(Beginning of RECORDS SHOWN)

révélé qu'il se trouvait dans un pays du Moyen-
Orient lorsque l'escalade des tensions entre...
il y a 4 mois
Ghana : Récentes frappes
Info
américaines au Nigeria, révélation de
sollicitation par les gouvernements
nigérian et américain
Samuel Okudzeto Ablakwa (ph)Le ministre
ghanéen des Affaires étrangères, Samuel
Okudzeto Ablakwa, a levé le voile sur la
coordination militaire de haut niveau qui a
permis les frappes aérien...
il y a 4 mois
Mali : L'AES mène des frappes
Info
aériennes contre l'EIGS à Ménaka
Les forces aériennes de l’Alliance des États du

(End of RECORDS SHOWN)
(Beginning of RECORDS SHOWN)

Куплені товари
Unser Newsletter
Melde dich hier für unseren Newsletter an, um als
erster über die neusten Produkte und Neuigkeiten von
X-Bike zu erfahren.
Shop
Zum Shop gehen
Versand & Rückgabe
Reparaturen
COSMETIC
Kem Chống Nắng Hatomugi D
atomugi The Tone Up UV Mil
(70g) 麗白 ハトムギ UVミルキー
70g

(End of RECORDS SHOWN)
(Beginning of RECORDS SHOWN)

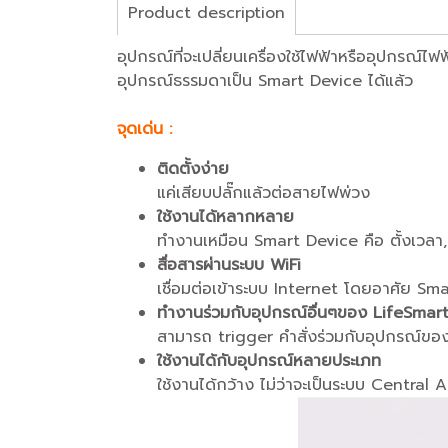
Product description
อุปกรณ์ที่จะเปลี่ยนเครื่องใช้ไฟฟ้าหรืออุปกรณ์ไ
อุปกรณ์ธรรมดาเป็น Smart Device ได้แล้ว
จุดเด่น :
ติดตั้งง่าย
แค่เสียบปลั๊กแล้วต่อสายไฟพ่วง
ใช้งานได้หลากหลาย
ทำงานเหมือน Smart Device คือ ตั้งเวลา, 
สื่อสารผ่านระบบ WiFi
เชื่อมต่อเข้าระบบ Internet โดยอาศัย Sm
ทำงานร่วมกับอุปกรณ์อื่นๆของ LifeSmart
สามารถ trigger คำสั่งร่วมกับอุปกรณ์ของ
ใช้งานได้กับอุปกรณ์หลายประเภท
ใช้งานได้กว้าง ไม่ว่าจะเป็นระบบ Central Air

(End of RECORDS SHOWN)

- WORK INSTRUCTION
Where a line of the entries above holds the word "Ablakwa", return that line.

- EXERCISE OUTPUT
Samuel Okudzeto Ablakwa (ph)Le ministre
Okudzeto Ablakwa, a levé le voile sur la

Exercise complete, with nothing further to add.